» **TASK OBJECTIVE**
Scan the records below and copy every line that contains the string "spistyp".

» **INFORMATION SUPPLIED**
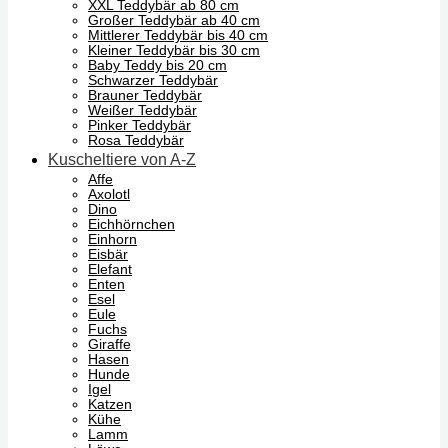
XXL Teddybär ab 80 cm
Großer Teddybär ab 40 cm
Mittlerer Teddybär bis 40 cm
Kleiner Teddybär bis 30 cm
Baby Teddy bis 20 cm
Schwarzer Teddybär
Brauner Teddybär
Weißer Teddybär
Pinker Teddybär
Rosa Teddybär
Kuscheltiere von A-Z
Affe
Axolotl
Dino
Eichhörnchen
Einhorn
Eisbär
Elefant
Enten
Esel
Eule
Fuchs
Giraffe
Hasen
Hunde
Igel
Katzen
Kühe
Lamm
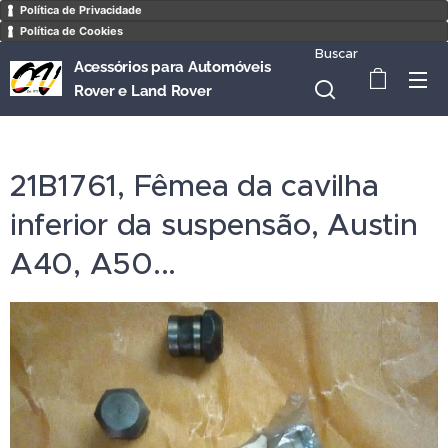
Política de Privacidade
Política de Cookies
Buscar
Acessórios para Automóveis
Rover e Land Rover
21B1761, Fêmea da cavilha
inferior da suspensão, Austin
A40, A50...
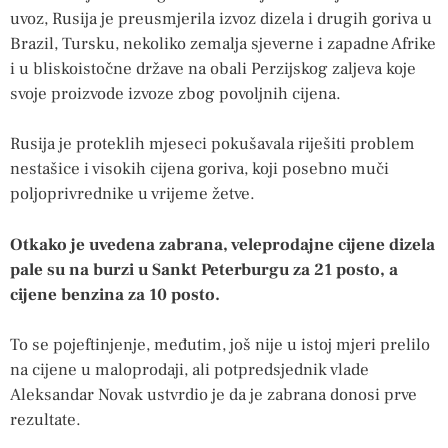
uvoz, Rusija je preusmjerila izvoz dizela i drugih goriva u
Brazil, Tursku, nekoliko zemalja sjeverne i zapadne Afrike
i u bliskoistočne države na obali Perzijskog zaljeva koje
svoje proizvode izvoze zbog povoljnih cijena.
Rusija je proteklih mjeseci pokušavala riješiti problem
nestašice i visokih cijena goriva, koji posebno muči
poljoprivrednike u vrijeme žetve.
Otkako je uvedena zabrana, veleprodajne cijene dizela
pale su na burzi u Sankt Peterburgu za 21 posto, a
cijene benzina za 10 posto.
To se pojeftinjenje, međutim, još nije u istoj mjeri prelilo
na cijene u maloprodaji, ali potpredsjednik vlade
Aleksandar Novak ustvrdio je da je zabrana donosi prve
rezultate.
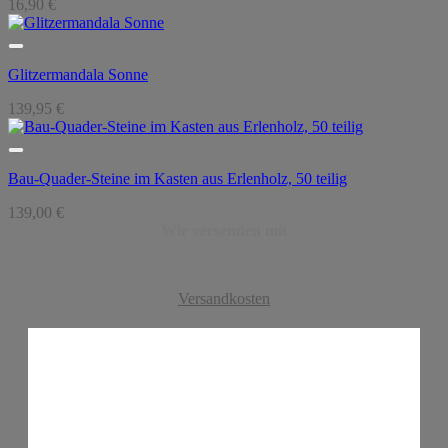
16,90
€
Glitzermandala Sonne
139,95
€
Bau-Quader-Steine im Kasten aus Erlenholz, 50 teilig
139,00
€
Wir versenden mit
Versandkosten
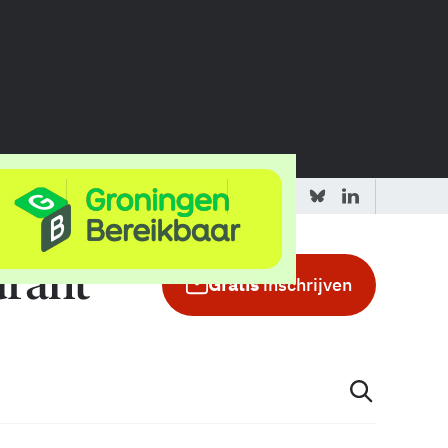
 redactie
Adverteren in de GIC
Gratis
inschrijven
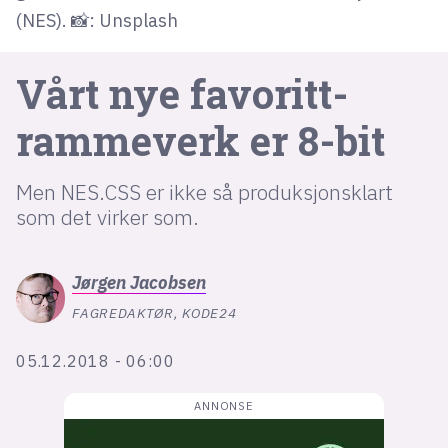
(NES). 📸: Unsplash
lys modus
Vårt nye favoritt-
mørk modus
rammeverk er 8-bit
nyhetsbrev
kode24-klubben
Men NES.CSS er ikke så produksjonsklart
som det virker som.
LinkedIn
Bluesky
Jørgen
Jacobsen
Facebook
FAGREDAKTØR, KODE24
annonsepriser
05.12.2018 - 06:00
annonseguide
suksesshistorier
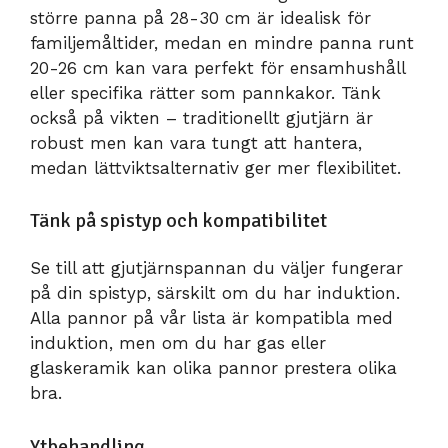
större panna på 28-30 cm är idealisk för
familjemåltider, medan en mindre panna runt
20-26 cm kan vara perfekt för ensamhushåll
eller specifika rätter som pannkakor. Tänk
också på vikten – traditionellt gjutjärn är
robust men kan vara tungt att hantera,
medan lättviktsalternativ ger mer flexibilitet.
Tänk på spistyp och kompatibilitet
Se till att gjutjärnspannan du väljer fungerar
på din spistyp, särskilt om du har induktion.
Alla pannor på vår lista är kompatibla med
induktion, men om du har gas eller
glaskeramik kan olika pannor prestera olika
bra.
Ytbehandling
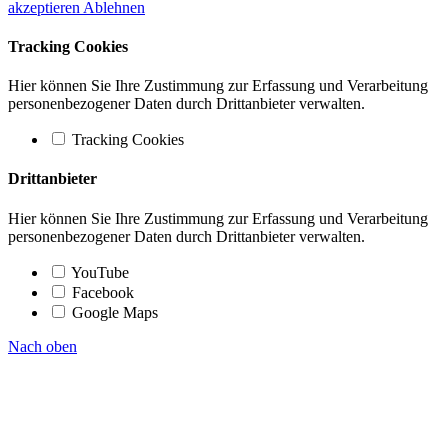
akzeptieren
Ablehnen
Tracking Cookies
Hier können Sie Ihre Zustimmung zur Erfassung und Verarbeitung
personenbezogener Daten durch Drittanbieter verwalten.
Tracking Cookies
Drittanbieter
Hier können Sie Ihre Zustimmung zur Erfassung und Verarbeitung
personenbezogener Daten durch Drittanbieter verwalten.
YouTube
Facebook
Google Maps
Nach oben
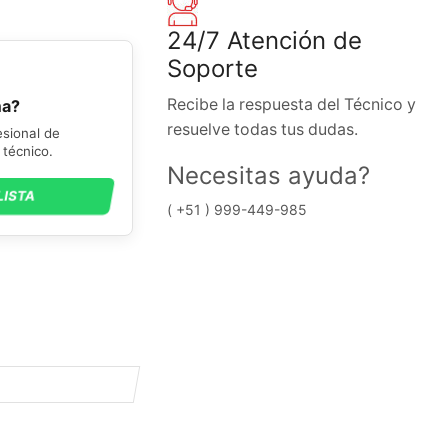
24/7 Atención de
Soporte
Recibe la respuesta del Técnico y
ma?
resuelve todas tus dudas.
esional de
técnico.
Necesitas ayuda?
LISTA
( +51 ) 999-449-985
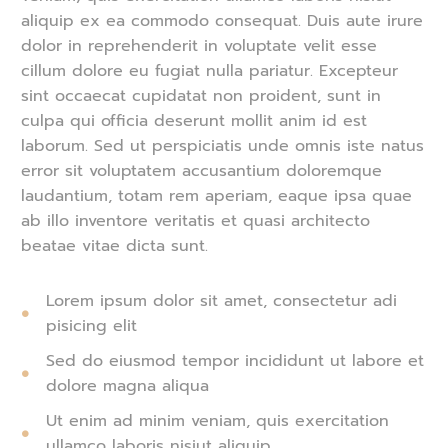
aliquip ex ea commodo consequat. Duis aute irure
dolor in reprehenderit in voluptate velit esse
cillum dolore eu fugiat nulla pariatur. Excepteur
sint occaecat cupidatat non proident, sunt in
culpa qui officia deserunt mollit anim id est
laborum. Sed ut perspiciatis unde omnis iste natus
error sit voluptatem accusantium doloremque
laudantium, totam rem aperiam, eaque ipsa quae
ab illo inventore veritatis et quasi architecto
beatae vitae dicta sunt.
Lorem ipsum dolor sit amet, consectetur adi
pisicing elit
Sed do eiusmod tempor incididunt ut labore et
dolore magna aliqua
Ut enim ad minim veniam, quis exercitation
ullamco laboris nisiut aliquip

» **SOLVED PROBLEM**
Tänk på spistyp och kompatibilitet
på din spistyp, särskilt om du har induktion.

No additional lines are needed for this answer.